Some 10 Current Interesting Challenges in (Computational) Biology

This is not an exhaustive list, but rather a compendium of current problems that I encounter on a regular basis. This post might be especially useful for students who want to find a challenging problem for their research or simply anyone interested to know some of the science that goes on at the Wellcome Trust Genome Campus and beyond.

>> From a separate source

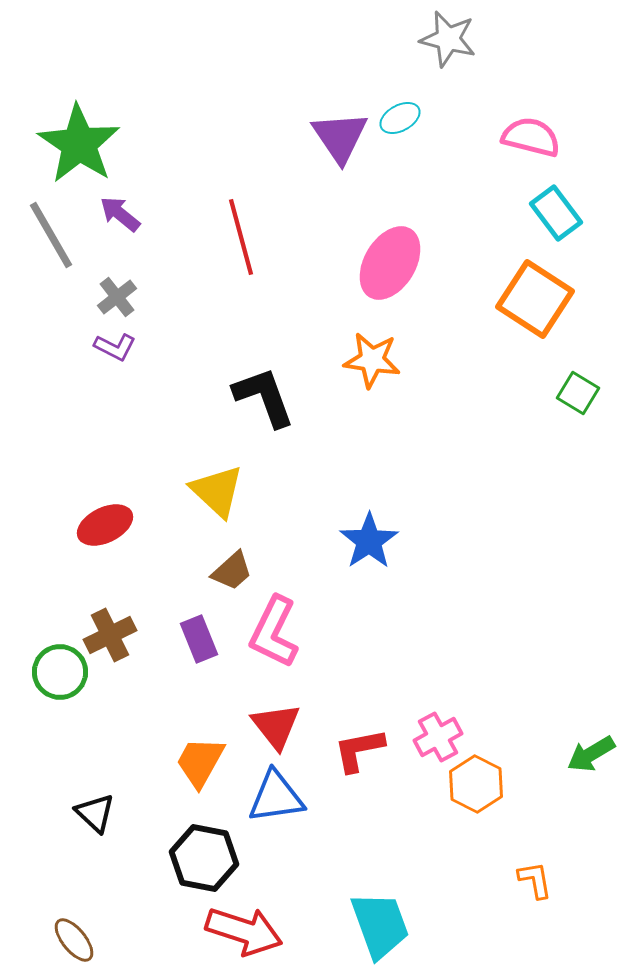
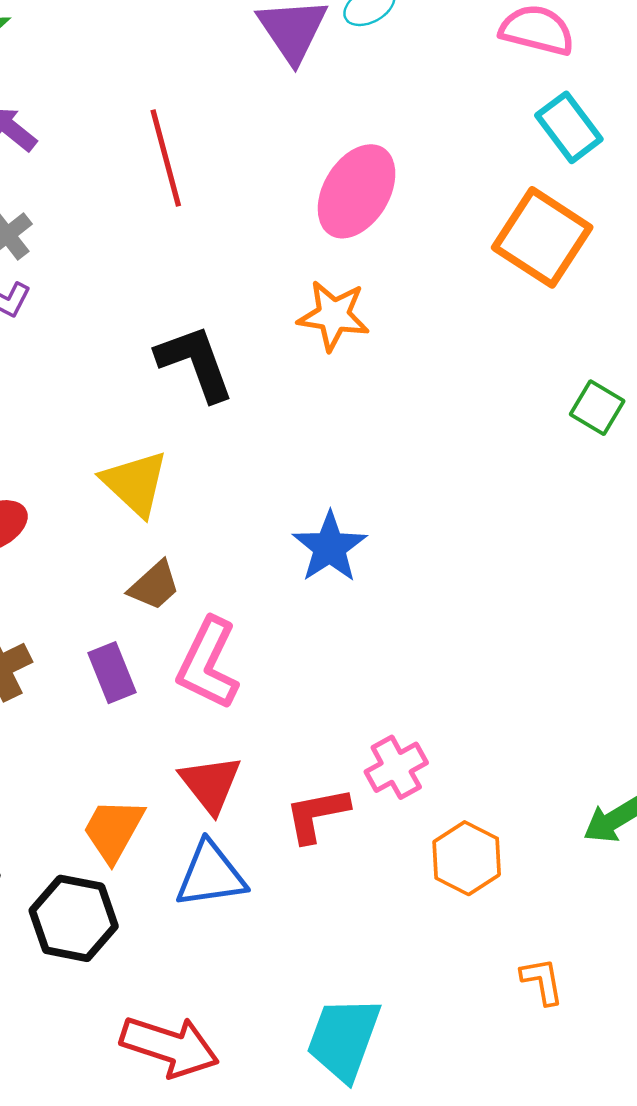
green square: (578, 393) -> (597, 408), moved
pink cross: (438, 737) -> (396, 767), moved
black hexagon: (204, 858) -> (74, 918), moved
cyan trapezoid: (380, 925) -> (344, 1039), turned -140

  1. To understand genome variation. How to explain variation within and between species? What are the mechanisms that produced those changes? How can those changes explain different susceptibilities to diseases and traits?
  2. To predict a genotype given a phenotype. How to correlate phenotypic terms to specific mutations? How to encode phenotypes in a computationally friendly format?
  3. To understand genetic heritability of complex diseases like Alzheimer’s, Parkinson’s or Stroke. GWAS studies have shown that the contribution of any one gene to specific complex diseases is meager or marginal in most cases. What models are needed for modeling mutation leading to disease? What pieces of the puzzle are missing?
  4. To optimally manage the data resulting from large scale experiments. How to store this data and make it accessible? Where to store it? Locally? In the cloud? How to make sure that no important data is lost?
  5. To optimally integrate data from disparate sources for analysis. Should we use federated systems? How to combine the ever-growing number of formats? What software to use to make possible such analyses? How to visualize this data more intuitively?
  6. Data privacy and accessibility. As more and more sensitive data is produced for analysis of patients’ genomic disorders, how not to hamper reproducibility of experiments? At the same time, how can we protect the privacy of patients? How to secure systems where sensitive data is stored?
  7. Understanding the effects of epigenetics in molecular regulation and disease. What mechanisms are available for molecular regulation? How does it affect gene expression? What molecular agents are involved in epigenetics regulation?
  8. Understanding the role of RNAs as enzymes and regulatory entities. How many different kinds of RNA are there? What is their function? How did they evolve?
  9. How do transmembrane proteins fold? Given a protein sequence, can we predict their final 3D functional state?  How does the celular membrane affect the folding process? What helper molecules are involved to make sure that the protein folds correctly?
  10. Automatic extraction and text mining. Given the current mass of scientific literature, how can we extract automatically this knowledge from text? How close can we get for computers to “understand” human language? How to structure scientific literature to make it more machine-readable?

Sure I am missing many other important topics. I do apologize for those that I missed. Feel free to add your own if you wish.

5 comments

  1. Mark D

    Manuel,

    I recall us chatting a while ago on your current research, and I stumbled across your blog … thought I’d add my 2p worth from my speciality.

    “5. To optimally integrate data from disparate sources for analysis. Should we use federated systems? How to combine the ever-growing number of formats?”

    One fairly plausible method is to use one of the data warehouse models – like the kimball (http://www.ralphkimball.com/) star schema. One of more central fact tables with a number of dimensions hanging off the fact tables.

    I realise your total database is multi-Tb in size, but with modern database compression techniques and optimised designs, a star schema data warehouse design becomes feasible.

    On the formats question, I’d suggest some data format that is fairly ubiquitous, like SQL in one of its many flavours. Possibly OLAP cubing might present some possibilities, if the dimension tables that support gene data have some strong hierarchies, which naturally lead into aggregations.

    Look forward to catching up with you guys sometime soon!

    Mark.

    1. manuelcorpas

      Hi Mark

      Nice to hear from you! Your suggestion actually reminds me of a solution which seems to have had some success in the Bioinformatics world, called BioMart: http://www.biomart.org/. In the website it reads as a query-oriented data management system. I have heard good and bad things about it, but it does use a star schema, a step in the direction you point to in your previous comment.

      Manuel

  2. Paul N.

    In a nutshell, it is analyzing evolutionary problems (and all problems in biology are to some extent related to evolution) as if it were backengineering of an object orientated software program. Fauceirs are units of evolution that comprise both information and control function as objects in an object orientated software.